Internet portals for partner search (e.g. FriendScout24, Parship, ElitePartner to name a few of the better known names) have been on the rise for years. Their various ways of establishing contact seem too seductive, and the almost limitless number of profiles of potential life companions arouses the curiosity of many customers.
But more often than not, the singles exchanges are more apparent than real. Here is the experience report of a female member who reports on the course of the first meeting with a man in the real world in the first few months after registering.
Premiere! First dating portal date with Rainer, meeting point near Stadtwald. Rainer’s suggestion to go for another walk, I decline with thanks – it’s pitch dark, temperatures just above zero. Instead, as agreed, drive to the Greek. At the sight of the word “restaurant”, Rainer panics: “Oh, did we want to eat something?”. After carefully studying the right-hand column on the menu, Rainer decides on a salad. “Could I get half a portion?” “You know, darling, I keep it there with the slogan ‘Have breakfast like an emperor …” The following conversation is slow because Rainer keeps his mouth shut stuffed full of bread and therefore I hardly understand a word. I still get the most important thing: Rainer is a gifted handyman and has just built a water bed out of old room doors (!?!?).
“You know, honey, it’s easier on the joints and everything you do in a normal bed works at least as well in it! Hoho ….”
It’s good that we have already discussed this topic …. Rainer is also extremely interested in culture, he was particularly impressed by the industrial culture of the Ruhr area and in 2009 he was in Stuttgart at “Miss Saigon”! When paying his bill of 8.50 euros, however, Rainer gets angry: they just charged him the 2 additional bread baskets! “But here they take it from the living!”.
The crowning glory was his question: “Well, what are we 2 pretty guys doing with the evening that has started?” Zero, nada, niente – get out of here!
I’m not giving up that quickly, so the next meeting with Mark 14 days later. When I arrive at the meeting point, I am immediately overcome by deep pity: Mark is a boy size 164, looks half starved (how did the man get the photo like that?) And dangling on his arm -? -? -? a man’s handbag. What could be in there?

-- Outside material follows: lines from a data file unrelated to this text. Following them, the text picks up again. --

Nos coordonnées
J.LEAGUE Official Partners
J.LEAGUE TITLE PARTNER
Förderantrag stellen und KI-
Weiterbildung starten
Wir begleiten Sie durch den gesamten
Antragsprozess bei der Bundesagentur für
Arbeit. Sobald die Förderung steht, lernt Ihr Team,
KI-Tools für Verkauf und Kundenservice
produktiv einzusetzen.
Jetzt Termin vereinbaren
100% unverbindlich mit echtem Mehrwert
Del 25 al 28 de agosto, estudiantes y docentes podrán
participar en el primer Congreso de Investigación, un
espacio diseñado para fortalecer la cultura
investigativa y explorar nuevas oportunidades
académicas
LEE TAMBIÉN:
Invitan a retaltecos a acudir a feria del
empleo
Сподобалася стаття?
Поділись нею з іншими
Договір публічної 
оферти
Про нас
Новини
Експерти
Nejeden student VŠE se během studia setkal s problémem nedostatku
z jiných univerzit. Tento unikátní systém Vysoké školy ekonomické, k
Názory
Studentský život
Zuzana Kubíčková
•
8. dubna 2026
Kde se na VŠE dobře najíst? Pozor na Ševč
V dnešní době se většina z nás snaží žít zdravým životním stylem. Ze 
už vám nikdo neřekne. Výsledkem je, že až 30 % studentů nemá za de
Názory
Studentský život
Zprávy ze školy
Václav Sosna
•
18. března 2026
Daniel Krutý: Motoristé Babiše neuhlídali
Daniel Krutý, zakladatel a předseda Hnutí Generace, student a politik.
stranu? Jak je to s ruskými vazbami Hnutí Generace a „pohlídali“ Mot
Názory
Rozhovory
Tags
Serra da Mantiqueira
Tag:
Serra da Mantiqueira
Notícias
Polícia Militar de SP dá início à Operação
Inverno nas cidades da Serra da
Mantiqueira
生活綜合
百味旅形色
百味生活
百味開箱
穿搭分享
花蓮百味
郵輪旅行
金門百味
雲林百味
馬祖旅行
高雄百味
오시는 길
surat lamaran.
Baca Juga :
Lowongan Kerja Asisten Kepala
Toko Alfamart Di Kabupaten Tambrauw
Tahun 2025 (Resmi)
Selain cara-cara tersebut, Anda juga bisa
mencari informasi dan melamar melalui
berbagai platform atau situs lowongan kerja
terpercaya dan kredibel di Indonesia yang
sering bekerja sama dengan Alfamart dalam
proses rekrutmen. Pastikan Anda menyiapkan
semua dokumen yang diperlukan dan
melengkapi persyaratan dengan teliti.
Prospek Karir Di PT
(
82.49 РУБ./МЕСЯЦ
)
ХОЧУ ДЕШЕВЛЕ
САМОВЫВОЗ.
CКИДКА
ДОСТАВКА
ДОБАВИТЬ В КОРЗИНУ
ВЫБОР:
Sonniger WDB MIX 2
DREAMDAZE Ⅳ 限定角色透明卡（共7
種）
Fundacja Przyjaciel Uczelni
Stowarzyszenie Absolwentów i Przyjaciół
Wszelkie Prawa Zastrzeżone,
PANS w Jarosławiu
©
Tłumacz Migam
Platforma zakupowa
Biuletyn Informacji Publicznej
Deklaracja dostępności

We have already discussed the most important things on the phone, including that after 13 years of marriage he separated from Gudrun – very amicably and without any fuss. Already with the first coffee, Gudrun becomes “Madame” and from then on Madame buzzes through every second sentence. Suddenly, Madame no longer needs to work full-time, Madame suddenly doesn’t love her two dogs that much anymore, “Now I’ve got the two boobs on my neck!”, And Madame will look around, because now things are going to be completely different Pages opened! After another 10 minutes, the secret of the handbag is finally revealed: Mountains of photos of Mark + Madame + oak cupboard + 2 dogs.
Waiter, pay! Congratulations, Gudrun, you just got the corner!
For 5 weeks tingly email contact with Andreas! Should it work on the third attempt? Our correspondence is suspicious of the Pulitzer Prize, I’m blown away! Andreas is funny! Andreas is witty! Andreas is original! And this voice … With so much kinship, outward appearances lose their meaning, so why exchange photos? The bell ringer of Notre Dame could come along now – it doesn’t matter!
The choice of the place he suggested is idiosyncratic, but why not sip mint tea while balancing on cushions? You have to be open to everything! Arrive there hyper-nervous, but something warns me and I squint around the corner first – and who’s waiting ??? The Hunchback of Notre Dame! Andreas (“have fed me a few frustrated kilos in the last few months, but they are more or less down again.